# AIM OF THE EXERCISE:
Starting at the line that contains "- Spilletid: 95 min.", copy every line through the end of the records below exactly as written, leaving out pictures.

# PROVIDED DATA:

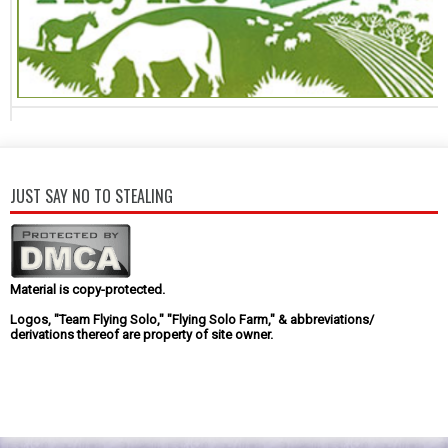
JUST SAY NO TO STEALING
Material is copy-protected.
Logos, "Team Flying Solo," "Flying Solo Farm," & abbreviations/
derivations thereof are property of site owner.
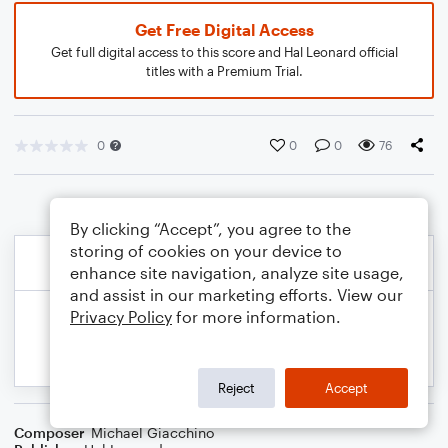
Get Free Digital Access
Get full digital access to this score and Hal Leonard official
titles with a Premium Trial.
0
0
0
76
By clicking “Accept”, you agree to the
storing of cookies on your device to
enhance site navigation, analyze site usage,
and assist in our marketing efforts. View our
Privacy Policy
for more information.
Reject
Accept
Composer
Michael Giacchino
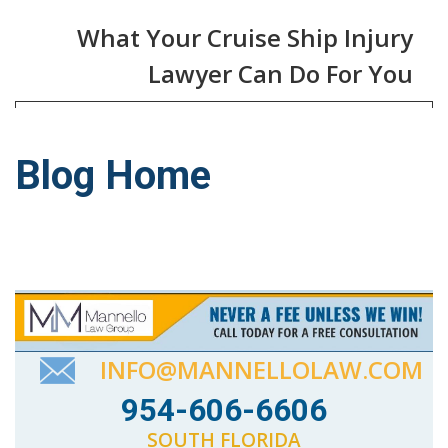
What Your Cruise Ship Injury
Lawyer Can Do For You
Blog Home
INFO@MANNELLOLAW.COM
954-606-6606
SOUTH FLORIDA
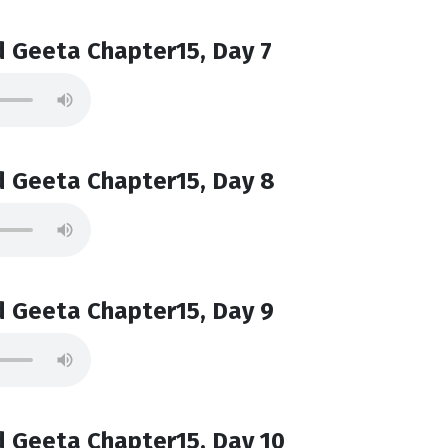
 Geeta Chapter15, Day 7
 Geeta Chapter15, Day 8
 Geeta Chapter15, Day 9
 Geeta Chapter15, Day 10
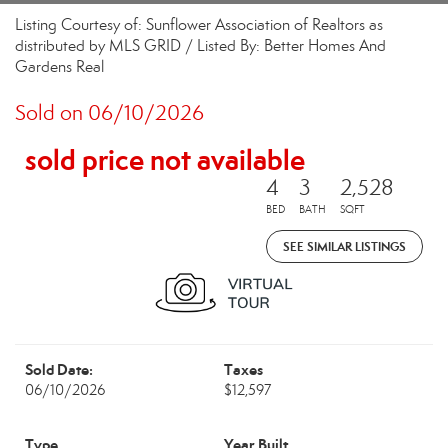
Listing Courtesy of: Sunflower Association of Realtors as
distributed by MLS GRID / Listed By: Better Homes And
Gardens Real
Sold on 06/10/2026
sold price not available
4
3
2,528
BED
BATH
SQFT
SEE SIMILAR LISTINGS
Sold Date:
Taxes
06/10/2026
$12,597
Type
Year Built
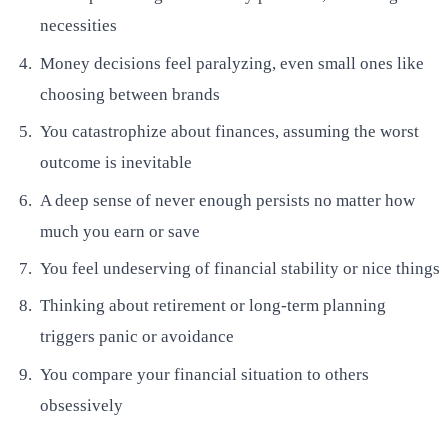
necessities
Money decisions feel paralyzing, even small ones like
choosing between brands
You catastrophize about finances, assuming the worst
outcome is inevitable
A deep sense of never enough persists no matter how
much you earn or save
You feel undeserving of financial stability or nice things
Thinking about retirement or long-term planning
triggers panic or avoidance
You compare your financial situation to others
obsessively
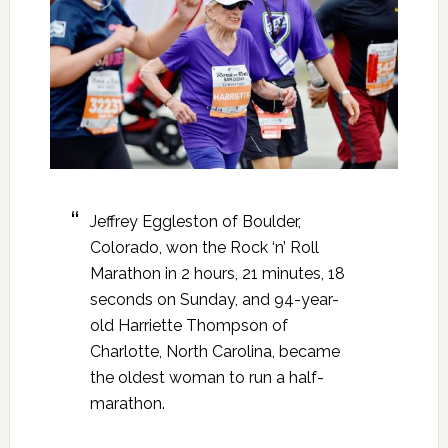
Jeffrey Eggleston of Boulder,
Colorado, won the Rock ‘n’ Roll
Marathon in 2 hours, 21 minutes, 18
seconds on Sunday, and 94-year-
old Harriette Thompson of
Charlotte, North Carolina, became
the oldest woman to run a half-
marathon.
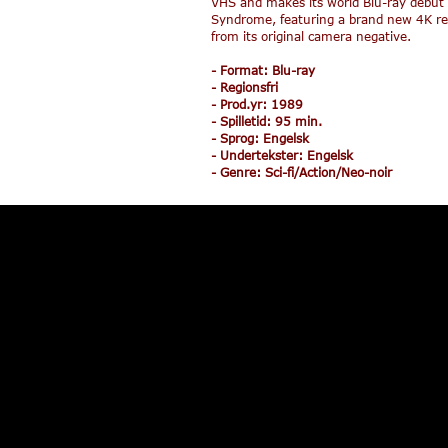
VHS and makes its world Blu-ray debut
Syndrome, featuring a brand new 4K re
from its original camera negative.
- Format: Blu-ray
- Regionsfri
- Prod.yr: 1989
- Spilletid: 95 min.
r
Intrépidos Punks +
Sisu
- Sprog: Engelsk
Vengeance of The Punks
- Undertekster: Engelsk
- Genre: Sci-fi/Action/Neo-noir
319,95
159,95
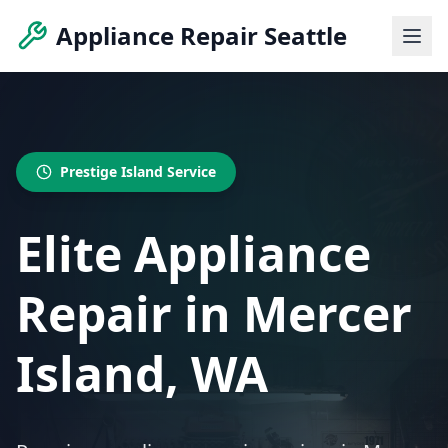
Appliance Repair Seattle
Prestige Island Service
Elite Appliance
Repair in Mercer
Island, WA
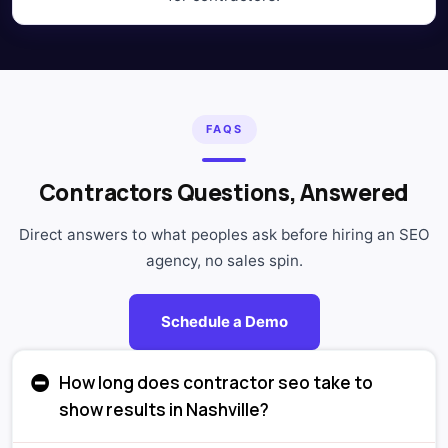
FAQS
Contractors Questions, Answered
Direct answers to what peoples ask before hiring an SEO
agency, no sales spin.
Schedule a Demo
How long does contractor seo take to
show results in Nashville?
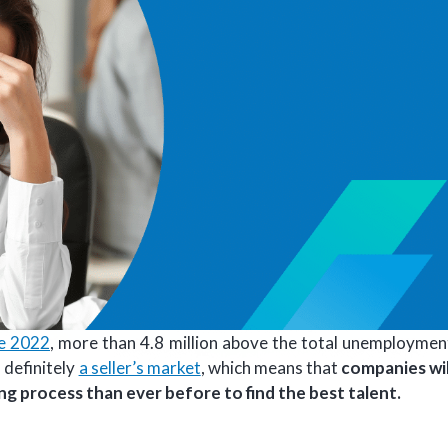
ne 2022
, more than 4.8 million above the total unemploymen
 definitely
a seller’s market
, which means that
companies wil
ing process than ever before to find the best talent.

# ANSWER SECTION:
- Spilletid: 95 min.
r
Intrépidos Punks +
Sisu
- Sprog: Engelsk
Vengeance of The Punks
- Undertekster: Engelsk
- Genre: Sci-fi/Action/Neo-noir
319,95
159,95
Appliance Repair Seattle
Prestige Island Service
Elite Appliance
Repair in Mercer
Island, WA
FAQS
Contractors Questions, Answered
Direct answers to what peoples ask before hiring an SEO
agency, no sales spin.
Schedule a Demo
How long does contractor seo take to
show results in Nashville?
ne 2022
, more than 4.8 million above the total unemploymen
 definitely
a seller’s market
, which means that
companies wil
ing process than ever before to find the best talent.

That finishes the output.